I have a large data set where I am looking to create groups based upon cumulative sum percent of the total. I have gotten this to work by using the map function see below code. Is there a better way to do this say if I wanted to make my groups even more granular? So for example now am looking at 5% increments...what if want to look at 1 % increments. Wondering if there is another way where I don't have to explicitly enter them into my "codethem" function.
def codethem(dl):
if dl < .05 : return '5'
elif .05 < dl <= .1: return '10'
elif .1 < dl <= .15: return '15'
elif .15 < dl <= .2: return '20'
elif .2 < dl <= .25: return '25'
elif .25 < dl <= .3: return '30'
elif .3 < dl <= .35: return '35'
elif .35 < dl <= .4: return '40'
elif .4 < dl <= .45: return '45'
elif .45 < dl <= .5: return '50'
elif .5 < dl <= .55: return '55'
elif .55 < dl <= .6: return '60'
elif .6 < dl <= .65: return '65'
elif .65 < dl <= .7: return '70'
elif .7 < dl <= .75: return '75'
elif .75 < dl <= .8: return '80'
elif .8 < dl <= .85: return '85'
elif .85 < dl <= .9: return '90'
elif .9 < dl <= .95: return '95'
elif .95 < dl <= 1: return '100'
else: return 'None'
my_df['code'] = my_df['sales_csum_aspercent'].map(code them)
谢谢!
推荐答案
有一个特殊的方法 - pd.cut()
there is a special method for that - pd.cut()
演示:
创建随机DF:
In [393]: df = pd.DataFrame({'a': np.random.rand(10)})
In [394]: df
Out[394]:
a
0 0.860256
1 0.399267
2 0.209185
3 0.773647
4 0.294845
5 0.883161
6 0.985758
7 0.559730
8 0.723033
9 0.126226
我们应该在调用pd.cut()
时指定bins:
we should specify bins when calling pd.cut()
:
In [404]: np.linspace(0, 1, 11)
Out[404]: array([ 0. , 0.1, 0.2, 0.3, 0.4, 0.5, 0.6, 0.7, 0.8, 0.9, 1. ])
In [395]: pd.cut(df.a, bins=np.linspace(0, 1, 11))
Out[395]:
0 (0.8, 0.9]
1 (0.3, 0.4]
2 (0.2, 0.3]
3 (0.7, 0.8]
4 (0.2, 0.3]
5 (0.8, 0.9]
6 (0.9, 1]
7 (0.5, 0.6]
8 (0.7, 0.8]
9 (0.1, 0.2]
Name: a, dtype: category
Categories (10, object): [(0, 0.1] < (0.1, 0.2] < (0.2, 0.3] < (0.3, 0.4] ... (0.6, 0.7] < (0.7, 0.8] < (0.8, 0.9] < (0.9, 1]]
如果我们想要自定义标签,我们应该明确指定它们:
if we want to have a custom labels, we should explicitly specify them:
In [401]: bins = np.linspace(0,1, 11)
注意:bin 标签必须比 bin 边的数量少 1
NOTE: bin labels must be one fewer than the number of bin edges
In [402]: labels = (bins[1:]*100).astype(int)
In [412]: labels
Out[412]: array([ 10, 20, 30, 40, 50, 60, 70, 80, 90, 100])
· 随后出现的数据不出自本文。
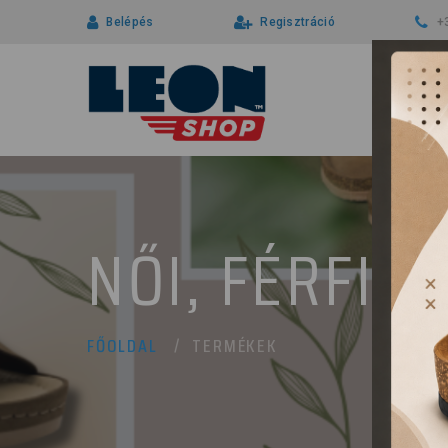
Belépés
Regisztráció
+
NŐI, FÉRFI 
TERMÉKEK
FŐOLDAL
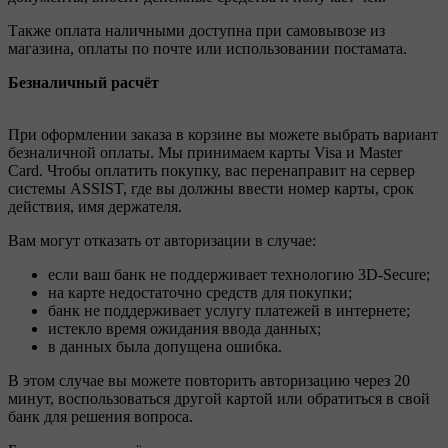
Также оплата наличными доступна при самовывозе из
магазина, оплаты по почте или использовании постамата.
Безналичный расчёт
При оформлении заказа в корзине вы можете выбрать вариант
безналичной оплаты. Мы принимаем карты Visa и Master
Card. Чтобы оплатить покупку, вас перенаправит на сервер
системы ASSIST, где вы должны ввести номер карты, срок
действия, имя держателя.
Вам могут отказать от авторизации в случае:
если ваш банк не поддерживает технологию 3D-Secure;
на карте недостаточно средств для покупки;
банк не поддерживает услугу платежей в интернете;
истекло время ожидания ввода данных;
в данных была допущена ошибка.
В этом случае вы можете повторить авторизацию через 20
минут, воспользоваться другой картой или обратиться в свой
банк для решения вопроса.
In [403]: pd.cut(df.a, bins=bins, labels=labels)
Out[403]:
0 90
1 40
2 30
3 80
4 30
5 90
6 100
7 60
8 80
9 20
Name: a, dtype: category
Categories (10, int64): [10 < 20 < 30 < 40 ... 70 < 80 < 90 < 100]
让我们用 5%
步骤来做
In [419]: bins = np.linspace(0, 1, 21)
In [420]: bins
Out[420]: array([ 0. , 0.05, 0.1 , 0.15, 0.2 , 0.25, 0.3 , 0.35, 0.4 , 0.45, 0.5 , 0.55, 0.6 , 0.65, 0.7 , 0.75, 0.8 , 0.8
5, 0.9 , 0.95, 1. ])
In [421]: labels = (bins[1:]*100).astype(int)
In [422]: labels
Out[422]: array([ 5, 10, 15, 20, 25, 30, 35, 40, 45, 50, 55, 60, 65, 70, 75, 80, 85, 90, 95, 100])
In [423]: pd.cut(df.a, bins=bins, labels=labels)
Out[423]:
0 90
1 40
2 25
3 80
4 30
5 90
6 100
7 60
8 75
9 15
Name: a, dtype: category
Categories (20, int64): [5 < 10 < 15 < 20 ... 85 < 90 < 95 < 100]
这篇关于Python Pandas:使用地图按范围创建组的文章就介绍到这了,希望我们推荐的答案对大家有所帮助,也希望大家多多支持IT屋!